I'm not a fan of Can, or indeed this type of music. Those who know and love their music can therefore safely ignore this review. For those unfamiliar with their work however, the intention here is to provide a balance by offering the views of someone who enjoys prog, but does not particularly enjoy this.

"Tago mago" was actually Can's fourth album, although in their discography it will always appear as their third due to their debut "Delay" not actually being released until the 1980's. An ambitious affair, this was originally a double LP with a running time of about 73 minutes. Around the time of its release, record companies were usually reluctant to sanction double albums due to the increased production costs and consequent need to charge a higher price. We can therefore assume that the band felt they had sufficient material of a high quality to justify such a package.

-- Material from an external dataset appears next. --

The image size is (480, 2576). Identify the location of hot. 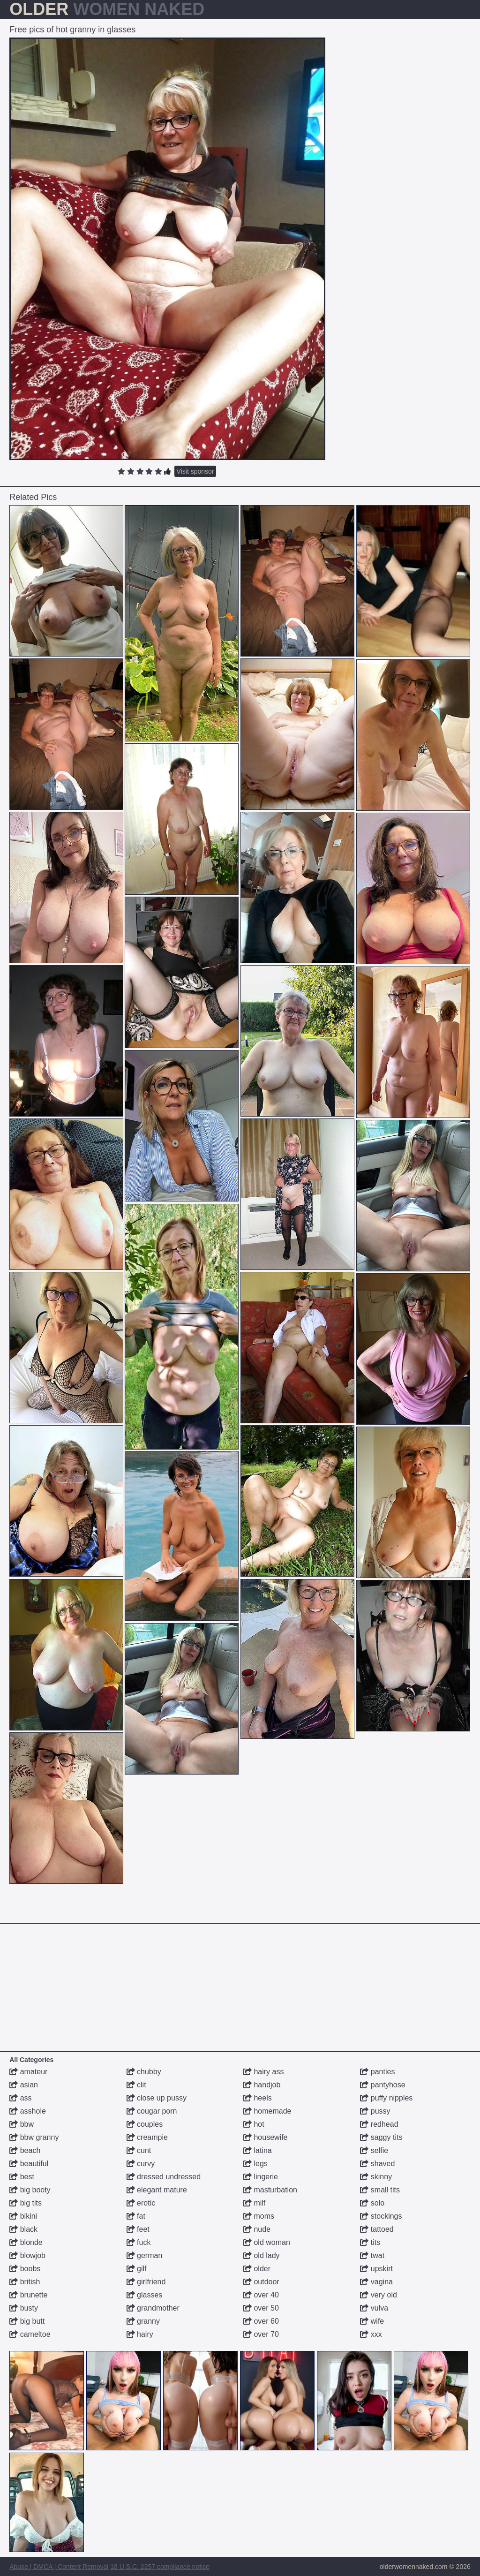 (253, 2124).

The album offers a collection of just seven tracks, ranging from the challenging to the downright inaccessible. Side one is arguably the most conventional, with three pretty basic rock tracks. "Paperhouse" starts softly with some of the most melodic singing on the album, before the incessant dominant rhythms take over, fronted by some good guitar work. This segues into the sparse "Mushroom", a rather infantile repetitious number which can actually play on the nerves! "Oh yeah", which completes the first side, maintains the repetition while the vocals are played backwards. If you think things might be getting a bit silly, you are spot on!

"Hallelujah" sets off with a basic percussive rhythm which does not change for the 18+ minutes of the track. Various themes and sounds drift in and out, but the track remains simplistic and undeveloped. If the first LP was essentially dull, based on repetition of basic rhythms, the second descends further into obscurity. "Aumgn" is nothing other than a band tinkering with sounds and instruments for 17 minutes, devoid of any musical inspiration. If you enjoy certain types of noises, perhaps there is something here for you, but for anyone looking for something remotely melodious, this track is a non starter.

The final side consists of "Peking O", effectively a continuation of "Aumgn" only louder, and "Bring me coffee or tea". The latter finally resorts to an almost melodious theme, the track sounding all the richer due to what has preceded it.

It may seem strange to question the progressiveness of a double album with two side long tracks and just seven tracks in total. The point here is though that the track lengths simply reflect the fact that the band takes a simple riff or rhythm, and repeats it ad-nauseum. There's no development of the themes, and little if any changes to the pace of each track. The playing is simplistic and in reality totally undemanding upon the performers. In short, an album only for those who know what they are letting themselves in for.

Incidentally, the sleeve image on my original LP version is completely different, showing a photograph of the band playing live, taken from behind the drums tool.